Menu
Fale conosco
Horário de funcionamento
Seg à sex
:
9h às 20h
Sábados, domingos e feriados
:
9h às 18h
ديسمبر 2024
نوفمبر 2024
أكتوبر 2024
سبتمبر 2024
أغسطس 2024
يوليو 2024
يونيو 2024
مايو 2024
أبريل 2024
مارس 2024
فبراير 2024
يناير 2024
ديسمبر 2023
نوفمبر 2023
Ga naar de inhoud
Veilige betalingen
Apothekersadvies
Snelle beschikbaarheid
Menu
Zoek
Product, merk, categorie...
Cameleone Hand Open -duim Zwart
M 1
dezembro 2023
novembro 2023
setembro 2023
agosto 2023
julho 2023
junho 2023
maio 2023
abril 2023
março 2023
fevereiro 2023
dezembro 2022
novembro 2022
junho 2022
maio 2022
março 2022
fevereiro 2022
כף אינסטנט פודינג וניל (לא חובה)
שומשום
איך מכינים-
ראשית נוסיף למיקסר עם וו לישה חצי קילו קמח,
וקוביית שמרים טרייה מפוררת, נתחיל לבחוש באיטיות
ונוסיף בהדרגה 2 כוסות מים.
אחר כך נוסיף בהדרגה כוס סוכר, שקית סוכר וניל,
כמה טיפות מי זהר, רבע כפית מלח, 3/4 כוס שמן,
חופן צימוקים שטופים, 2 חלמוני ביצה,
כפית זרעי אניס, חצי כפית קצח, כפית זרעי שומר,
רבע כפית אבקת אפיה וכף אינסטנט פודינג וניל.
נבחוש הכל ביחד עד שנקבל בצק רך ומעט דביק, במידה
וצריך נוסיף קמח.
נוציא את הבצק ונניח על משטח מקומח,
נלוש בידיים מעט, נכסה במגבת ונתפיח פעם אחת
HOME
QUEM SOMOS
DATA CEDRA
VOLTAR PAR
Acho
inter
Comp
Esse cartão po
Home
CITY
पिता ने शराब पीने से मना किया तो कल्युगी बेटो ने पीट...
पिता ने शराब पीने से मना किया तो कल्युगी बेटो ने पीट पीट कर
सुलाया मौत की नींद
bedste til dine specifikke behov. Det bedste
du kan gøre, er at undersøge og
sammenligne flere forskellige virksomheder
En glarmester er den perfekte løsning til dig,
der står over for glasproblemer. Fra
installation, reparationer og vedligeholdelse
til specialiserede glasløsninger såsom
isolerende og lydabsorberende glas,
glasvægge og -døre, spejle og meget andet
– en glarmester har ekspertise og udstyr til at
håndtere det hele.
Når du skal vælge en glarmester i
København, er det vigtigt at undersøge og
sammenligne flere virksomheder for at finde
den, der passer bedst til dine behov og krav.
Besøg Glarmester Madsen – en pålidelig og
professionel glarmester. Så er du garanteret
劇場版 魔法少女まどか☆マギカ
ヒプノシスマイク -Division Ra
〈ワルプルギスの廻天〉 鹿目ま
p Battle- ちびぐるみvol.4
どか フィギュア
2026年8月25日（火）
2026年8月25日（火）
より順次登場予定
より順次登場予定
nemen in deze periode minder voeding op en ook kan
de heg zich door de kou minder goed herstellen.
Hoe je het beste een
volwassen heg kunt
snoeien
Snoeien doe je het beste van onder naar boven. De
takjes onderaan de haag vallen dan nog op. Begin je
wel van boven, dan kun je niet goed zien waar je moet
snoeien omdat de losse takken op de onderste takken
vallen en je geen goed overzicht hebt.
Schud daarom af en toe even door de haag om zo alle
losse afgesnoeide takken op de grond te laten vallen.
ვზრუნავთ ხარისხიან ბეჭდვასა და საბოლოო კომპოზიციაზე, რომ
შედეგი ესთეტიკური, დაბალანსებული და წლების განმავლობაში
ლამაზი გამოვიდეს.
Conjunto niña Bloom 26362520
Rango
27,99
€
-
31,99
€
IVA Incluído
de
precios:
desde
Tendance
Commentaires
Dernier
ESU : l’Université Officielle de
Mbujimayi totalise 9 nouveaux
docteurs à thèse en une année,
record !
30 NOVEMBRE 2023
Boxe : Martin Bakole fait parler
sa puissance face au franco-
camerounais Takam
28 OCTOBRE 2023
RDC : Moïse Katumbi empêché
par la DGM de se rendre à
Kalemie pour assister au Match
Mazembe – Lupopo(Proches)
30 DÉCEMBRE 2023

______

# WORK INSTRUCTION
Extract every entry above as it appears.

# RESPONSE TO THIS EXERCISE
Menu
Fale conosco
Horário de funcionamento
Seg à sex
:
9h às 20h
Sábados, domingos e feriados
:
9h às 18h
ديسمبر 2024
نوفمبر 2024
أكتوبر 2024
سبتمبر 2024
أغسطس 2024
يوليو 2024
يونيو 2024
مايو 2024
أبريل 2024
مارس 2024
فبراير 2024
يناير 2024
ديسمبر 2023
نوفمبر 2023
Ga naar de inhoud
Veilige betalingen
Apothekersadvies
Snelle beschikbaarheid
Menu
Zoek
Product, merk, categorie...
Cameleone Hand Open -duim Zwart
M 1
dezembro 2023
novembro 2023
setembro 2023
agosto 2023
julho 2023
junho 2023
maio 2023
abril 2023
março 2023
fevereiro 2023
dezembro 2022
novembro 2022
junho 2022
maio 2022
março 2022
fevereiro 2022
כף אינסטנט פודינג וניל (לא חובה)
שומשום
איך מכינים-
ראשית נוסיף למיקסר עם וו לישה חצי קילו קמח,
וקוביית שמרים טרייה מפוררת, נתחיל לבחוש באיטיות
ונוסיף בהדרגה 2 כוסות מים.
אחר כך נוסיף בהדרגה כוס סוכר, שקית סוכר וניל,
כמה טיפות מי זהר, רבע כפית מלח, 3/4 כוס שמן,
חופן צימוקים שטופים, 2 חלמוני ביצה,
כפית זרעי אניס, חצי כפית קצח, כפית זרעי שומר,
רבע כפית אבקת אפיה וכף אינסטנט פודינג וניל.
נבחוש הכל ביחד עד שנקבל בצק רך ומעט דביק, במידה
וצריך נוסיף קמח.
נוציא את הבצק ונניח על משטח מקומח,
נלוש בידיים מעט, נכסה במגבת ונתפיח פעם אחת
HOME
QUEM SOMOS
DATA CEDRA
VOLTAR PAR
Acho
inter
Comp
Esse cartão po
Home
CITY
पिता ने शराब पीने से मना किया तो कल्युगी बेटो ने पीट...
पिता ने शराब पीने से मना किया तो कल्युगी बेटो ने पीट पीट कर
सुलाया मौत की नींद
bedste til dine specifikke behov. Det bedste
du kan gøre, er at undersøge og
sammenligne flere forskellige virksomheder
En glarmester er den perfekte løsning til dig,
der står over for glasproblemer. Fra
installation, reparationer og vedligeholdelse
til specialiserede glasløsninger såsom
isolerende og lydabsorberende glas,
glasvægge og -døre, spejle og meget andet
– en glarmester har ekspertise og udstyr til at
håndtere det hele.
Når du skal vælge en glarmester i
København, er det vigtigt at undersøge og
sammenligne flere virksomheder for at finde
den, der passer bedst til dine behov og krav.
Besøg Glarmester Madsen – en pålidelig og
professionel glarmester. Så er du garanteret
劇場版 魔法少女まどか☆マギカ
ヒプノシスマイク -Division Ra
〈ワルプルギスの廻天〉 鹿目ま
p Battle- ちびぐるみvol.4
どか フィギュア
2026年8月25日（火）
2026年8月25日（火）
より順次登場予定
より順次登場予定
nemen in deze periode minder voeding op en ook kan
de heg zich door de kou minder goed herstellen.
Hoe je het beste een
volwassen heg kunt
snoeien
Snoeien doe je het beste van onder naar boven. De
takjes onderaan de haag vallen dan nog op. Begin je
wel van boven, dan kun je niet goed zien waar je moet
snoeien omdat de losse takken op de onderste takken
vallen en je geen goed overzicht hebt.
Schud daarom af en toe even door de haag om zo alle
losse afgesnoeide takken op de grond te laten vallen.
ვზრუნავთ ხარისხიან ბეჭდვასა და საბოლოო კომპოზიციაზე, რომ
შედეგი ესთეტიკური, დაბალანსებული და წლების განმავლობაში
ლამაზი გამოვიდეს.
Conjunto niña Bloom 26362520
Rango
27,99
€
-
31,99
€
IVA Incluído
de
precios:
desde
Tendance
Commentaires
Dernier
ESU : l’Université Officielle de
Mbujimayi totalise 9 nouveaux
docteurs à thèse en une année,
record !
30 NOVEMBRE 2023
Boxe : Martin Bakole fait parler
sa puissance face au franco-
camerounais Takam
28 OCTOBRE 2023
RDC : Moïse Katumbi empêché
par la DGM de se rendre à
Kalemie pour assister au Match
Mazembe – Lupopo(Proches)
30 DÉCEMBRE 2023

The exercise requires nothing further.